Re: Report oldest xmin source when autovacuum cannot remove tuples - Mailing list pgsql-hackers

From Japin Li
Subject Re: Report oldest xmin source when autovacuum cannot remove tuples
Date
Msg-id SY7PR01MB109210F944A86A8771BC5EE2AB640A@SY7PR01MB10921.ausprd01.prod.outlook.com
Whole thread Raw
In response to Report oldest xmin source when autovacuum cannot remove tuples  (Shinya Kato <shinya11.kato@gmail.com>)
List pgsql-hackers
On Mon, 16 Mar 2026 at 15:59, wenhui qiu <qiuwenhuifx@gmail.com> wrote:
> HI Shinya
>> typedef enum XidHorizonBlockerType
>> {
>>     XHB_NONE = 0,
>>     XHB_ACTIVE_TRANSACTION,
>>     XHB_IDLE_IN_TRANSACTION,
>>     XHB_PREPARED_TRANSACTION,
>>     XHB_XMIN_ACTIVE_TRANSACTION,
>>     XHB_XMIN_IDLE_IN_TRANSACTION,
>>     XHB_HOT_STANDBY_FEEDBACK,
>>     XHB_REPLICATION_SLOT,
>> }
> Thank you for your working on this ,I have another small suggestion
> The priority ordering encoded in XidHorizonBlockerType determines which blocker gets reported when multiple
candidates
> exist.
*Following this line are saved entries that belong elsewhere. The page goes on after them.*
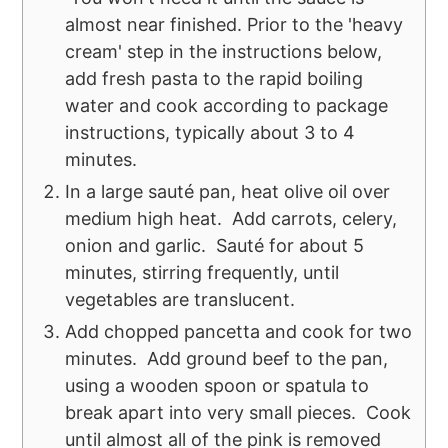
almost near finished. Prior to the 'heavy
cream' step in the instructions below,
add fresh pasta to the rapid boiling
water and cook according to package
instructions, typically about 3 to 4
minutes.
In a large sauté pan, heat olive oil over
medium high heat. Add carrots, celery,
onion and garlic. Sauté for about 5
minutes, stirring frequently, until
vegetables are translucent.
Add chopped pancetta and cook for two
minutes. Add ground beef to the pan,
using a wooden spoon or spatula to
break apart into very small pieces. Cook
until almost all of the pink is removed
In particular:
>
> ACTIVE_TRANSACTION
> IDLE_IN_TRANSACTION
> PREPARED_TRANSACTION
>
> Prepared transactions are currently ranked after idle-in-transaction sessions. Operationally, prepared transactions
are
> often harder for DBAs to resolve than idle sessions, so it might be worth clarifying the rationale behind this
ordering
> or reconsidering whether prepared transactions should have higher priority.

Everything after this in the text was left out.